Directly she heard of his designs, she wrote to the Pope begging that the administration of the Order might be given into her husband’s hands. Then, having dispatched the messenger, she mounted her horse and set off at once from Valladolid, where she was staying. It was a three days’ journey to Ocaña, and when she reached that town it was already nightfall, and the rain was descending in torrents, but she refused to wait. Continuing her road to Uccles, she appeared before the astonished commanders and told them of the request she had sent to the Pope, begging them to suspend the election until she had received an answer. Don Alonso de Cardenas was not unnaturally sulky at this frustration of his ambitions; but on Isabel’s promise that she would faithfully consider his claims, he at length agreed to withdraw them temporarily, and the King in due course received the administration of the Order.
Alonso de Cardenas now redoubled his efforts to prove his loyalty; and Ferdinand and Isabel at last consented to give him his long-coveted honour; but they took care to make a favour of what he had sought as a right. Each year he paid three millions of maravedis into the royal treasury to be used for the defence of the frontier against the Moors, and on his death his office lapsed finally to the Crown.
During the course of the reign, Ferdinand also assumed the administration of the other two Orders of Calatrava and Alcantara, and thus found himself possessed not only of vastly increased revenues, but of a widely extended patronage.
The absorption of the Military Orders marked the decisive victory in the sovereigns’ war against aristocratic pretensions; but the campaign had other battles no less serious, though they did not involve such important financial considerations. If it had been a difficult matter to impress the idea of justice on the country at large, it was equally arduous to persuade the leading families of Castile that they also stood below the law and were expected to obey it.

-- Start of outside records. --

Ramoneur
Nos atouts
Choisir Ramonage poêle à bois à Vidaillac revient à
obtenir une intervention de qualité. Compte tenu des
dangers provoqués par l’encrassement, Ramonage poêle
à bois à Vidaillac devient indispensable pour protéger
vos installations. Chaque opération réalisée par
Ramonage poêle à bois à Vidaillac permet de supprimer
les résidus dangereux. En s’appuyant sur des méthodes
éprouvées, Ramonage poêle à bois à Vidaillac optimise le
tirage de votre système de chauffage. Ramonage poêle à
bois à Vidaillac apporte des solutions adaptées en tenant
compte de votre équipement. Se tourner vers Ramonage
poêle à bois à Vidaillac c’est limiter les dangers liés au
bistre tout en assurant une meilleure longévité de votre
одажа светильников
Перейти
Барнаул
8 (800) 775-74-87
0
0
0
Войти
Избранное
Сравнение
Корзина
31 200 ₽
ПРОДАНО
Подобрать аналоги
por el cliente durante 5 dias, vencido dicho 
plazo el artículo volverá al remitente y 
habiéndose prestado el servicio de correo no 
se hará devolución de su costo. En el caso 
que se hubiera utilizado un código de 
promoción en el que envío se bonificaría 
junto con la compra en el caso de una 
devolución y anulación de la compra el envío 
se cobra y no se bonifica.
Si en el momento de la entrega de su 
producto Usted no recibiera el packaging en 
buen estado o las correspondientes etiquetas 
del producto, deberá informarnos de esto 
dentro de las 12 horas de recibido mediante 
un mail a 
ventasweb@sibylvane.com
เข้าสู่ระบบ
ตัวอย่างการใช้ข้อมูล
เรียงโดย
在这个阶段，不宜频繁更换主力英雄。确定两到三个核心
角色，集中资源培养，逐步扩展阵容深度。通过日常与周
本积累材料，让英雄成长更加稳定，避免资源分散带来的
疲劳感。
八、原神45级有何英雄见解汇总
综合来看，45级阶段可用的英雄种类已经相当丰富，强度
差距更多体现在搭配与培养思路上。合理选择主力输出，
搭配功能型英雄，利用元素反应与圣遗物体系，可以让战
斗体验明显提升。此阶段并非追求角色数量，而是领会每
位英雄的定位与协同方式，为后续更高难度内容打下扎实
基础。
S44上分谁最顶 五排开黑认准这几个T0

They might surrender estates wrongly acquired, and even sink their ambitions before the claims of royalty, but to admit of arbitration in their private feuds, instead of dealing with them by the old-fashioned method of duel or assassination, was a tax on their self-control too great for Castilian pride.
On one occasion, when Queen Isabel was in Valladolid, high words broke out between Don Fadrique Enriquez, son of Ferdinand’s uncle the Admiral of Castile and a certain Ramir Nuñez de Guzman, Lord of Toral. In spite of the fact that his enemy had received a safe-conduct from the Queen, Don Fadrique attacked him in a public square, striking him several times. Isabel’s indignation was unbounded, and she at once rode to Simancas, whose fortress belonged to the Admiral, demanding either its instant surrender or that of his son. The Admiral, faced by this plain issue, dared not disobey; and, since he was ignorant of his son’s hiding-place he gave up the keys of his stronghold. Isabel then returned to Valladolid, but her anger was unappeased; and when questioned as to its cause she replied: “I am suffering from the blows that Don Fadrique hath struck at my safe-conduct.”
Not till the offender appeared himself at Court to sue for pardon would she relax her coldness to his family; and even then she refused to see him, but ordered that he should be led a prisoner through the streets and thence to a fortress at Arévalo. Here he remained in close confinement, until at his relations’ intercession he was instead exiled to Sicily, there to remain at the Queen’s pleasure.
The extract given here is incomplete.